Marc Deisenroth travelled to Rwanda to teach statistics at the African Institute for Mathematical Sciences.
In the second installment of a two-part series, he talks about the masters course in Machine Intelligence that he taught, his experiences in teaching it, and his reflections more generally as his four-month sabbatical comes to an end.
During my time at AIMS, I taught a course on Foundations of Machine Learning, as part of the AMMI degree. The course covered mathematical foundations of machine learning and their application to (fairly basic) machine learning algorithms, such as linear regression or principal component analysis. The objective of this course was to uncover the intrinsic mathematical principles, which are often hidden in machine learning algorithms, to allow students to understand how and why these algorithms work and what their underlying assumptions are.
Students are very engaged in class (lots of questions and remarks), and some of our discussions had a lasting impact on my way of thinking and explaining. What I really appreciate (and did not necessarily expect) is that even after a few months, students are excited and enthusiastic about machine learning. I am also happy with the quality of the students. They have a very good mathematical background, and I believe that most students can be strong PhD candidates at internationally leading research institutions.
Due to the pan-Africanism of AIMS, one challenge that everybody at AIMS faces is language, especially students from francophone countries who may have initial difficulties engaging in discussions. The discussions and the engaging conversations with the students definitely highlighted some shortcomings of my teaching, so that I now understand better where and why students struggle. While teaching every day at AIMS is a taxing full-time commitment, it definitely is an experience I will always remember.
As with most new degrees, the beginnings of the AMMI degree were a bit bumpy. For example, we had some early problems with the internet infrastructure, logistics and missing staff. However, together we managed to mitigate all these issues. By now, the hiccups have been resolved and plans for the future are being made.
After the first promising steps this year, in the next year, the AMMI degree will be offered to a total of 100 students, which means a threefold increase of students. Moreover, PhD and Research Fellow positions in machine learning will be offered at AIMS Rwanda, starting in 2019.
AMMI is only part of a growing machine learning and AI community in Kigali. There are many other contributors to the local environment, such as CMU Africa, University of Rwanda but also incubators, space for innovators (eg, K-Lab) and start-ups. There exist already many activities around machine learning and AI, such as the regular AI Saturdays or the DevFest-2018. In future, the local community needs to grow together even more to exploit the synergies in Kigali and Rwanda. A first step toward this is a joint application from different local groups for a one-day IndabaX workshop in 2019.

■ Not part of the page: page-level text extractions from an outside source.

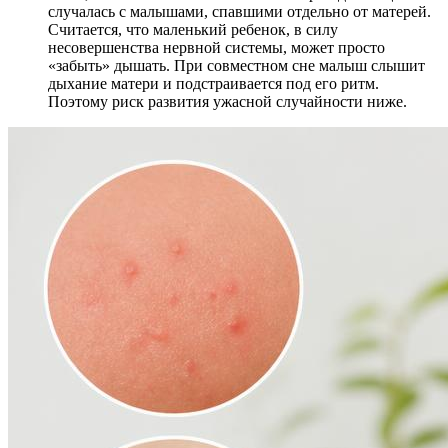
случалась с малышами, спавшими отдельно от матерей.
Считается, что маленький ребенок, в силу
несовершенства нервной системы, может просто
«забыть» дышать. При совместном сне малыш слышит
дыхание матери и подстраивается под его ритм.
Поэтому риск развития ужасной случайности ниже.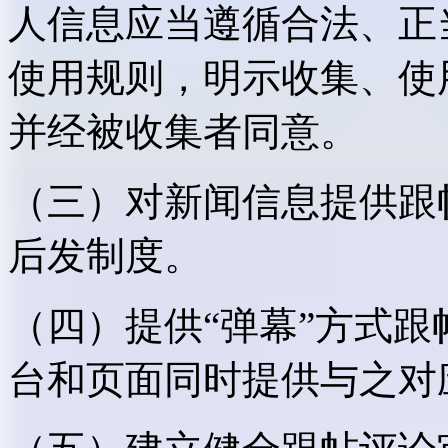
人信息应当遵循合法、正
使用规则，明示收集、使
并经被收集者同意。
（三）对新闻信息提供跟
后发制度。
（四）提供“弹幕”方式
台和页面同时提供与之对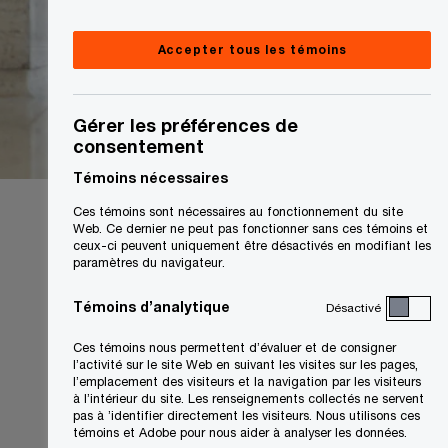
Accepter tous les témoins
Gérer les préférences de
consentement
Témoins nécessaires
Ces témoins sont nécessaires au fonctionnement du site
Web. Ce dernier ne peut pas fonctionner sans ces témoins et
ceux-ci peuvent uniquement être désactivés en modifiant les
paramètres du navigateur.
Témoins d’analytique
Désactivé
Ces témoins nous permettent d’évaluer et de consigner
l’activité sur le site Web en suivant les visites sur les pages,
l’emplacement des visiteurs et la navigation par les visiteurs
à l’intérieur du site. Les renseignements collectés ne servent
pas à ’identifier directement les visiteurs. Nous utilisons ces
témoins et Adobe pour nous aider à analyser les données.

My personal goal is to establish informal and formal collaborations between AIMS Rwanda and Imperial College, eg, in terms of joint project supervisions, joint PhD supervisions, joint MSc courses. I strongly believe that a symmetric exchange of researchers and teachers will benefit both sides.
After four months, my time at AIMS Rwanda is coming to an end. I enjoyed my time here immensely, and I take with me many positive experiences. It was a great pleasure to see that there are no cultural, gender or societal boundaries when learning together and striving for excellence. I am also very happy that I could help kick-starting and be part of an exciting and unique MSc degree in Machine Intelligence. I wish we had more degrees like this.
I encourage everyone to get involved, either as a tutor or lecturer. You can also remotely supervise projects. If you are interested, please contact the corresponding AIMS branch. Travel, accommodation and food will be covered. Given that the Royal Statistical Society has very close ties with AIMS and can sometimes provide support, it is worth getting in touch with the RSS as well.
I am very grateful to the Royal Statistical Society for their support during this journey. I also thank Imperial College for freeing me from my normal teaching and administrative duties during my sabbatical. Finally, I want to express my deepest gratitude to AIMS, Quantum Leap Africa and all students at AIMS for making my stay an unforgettable and unique experience.